La storia di questo balletto è di per sé un romanzo. Nato a Parigi nel 1857 dalla collaborazione tra il compositore Daniel-François-Esprit Auber e il librettista Eugène Scribe, su coreografia di Joseph Mazilier, *Marco Spada* cadde presto nell’oblio. Fu Pierre Lacotte, maestro indiscusso nel recupero filologico dei balletti del XIX secolo, a riportarlo in vita nel 1981 proprio a Roma. Quella prima, che vide protagonista un leggendario Rudolf Nureyev, fu un trionfo che segnò la storia del ballo del Novecento. Oggi, a più di 40 anni di distanza, quello stesso allestimento, con le scene e i costumi disegnati dallo stesso Lacotte, viene ricostruito per una nuova generazione di interpreti e spettatori.
A rendere questa ripresa ancora più attesa è un cast di caratura internazionale di assoluto prestigio. Per interpretare i ruoli principali, la Fondazione capitolina ospita stelle di prima grandezza, creando un ponte artistico di grande significato. Debuttano a Roma i danzatori russi del Teatro Bol’šoj, il Principal Igor’ Cvirko (nel ruolo del titolo) e il leading soloist Dmitrij Vyskubenko (Federici). Al loro fianco, nel ruolo di Angela, la Principal ucraina dello Staatsballett Berlin, Iana Salenko, artista amatissima dal pubblico romano.

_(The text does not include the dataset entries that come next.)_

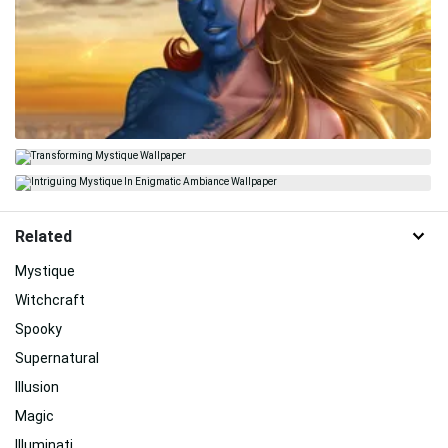
Related
Mystique
Witchcraft
Spooky
Supernatural
Illusion
Magic
Illuminati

Una parata di stelle che dialogherà con i talenti del Corpo di Ballo dell’Opera di Roma. L’étoile Alessio Rezza si alternerà a Cvirko nel ruolo del brigante gentiluomo, mentre l’étoile Alessandra Amato vestirà i panni della Marchesa Sampietri, in alternanza con le prime ballerine Marianna Suriano e Federica Maine. La solista Marta Marigliani danzerà nel ruolo di Angela, e i primi ballerini Claudio Cocino e Michele Satriano si cimenteranno nell’impegnativo ruolo di Pepinelli. La direzione dell’Orchestra è affidata alla bacchetta esperta di David Garforth, una garanzia per questo repertorio.
Il ritorno di *Marco Spada* non è solo un appuntamento imperdibile per gli amanti della danza, ma un’occasione per riscoprire una pagina gloriosa del teatro romano e per celebrare l’eredità di Pierre Lacotte, un artista che ha saputo, come nessun altro, trasformare la storia in spettacolo vivo e pulsante. Un’occasione per ammirare un balletto grandioso, ricco di virtuosismi, pantomima e colpi di scena, che evoca il fascino romantico dell’Italia del brigantaggio. Un evento che, già sulla carta, si preannuncia memorabile.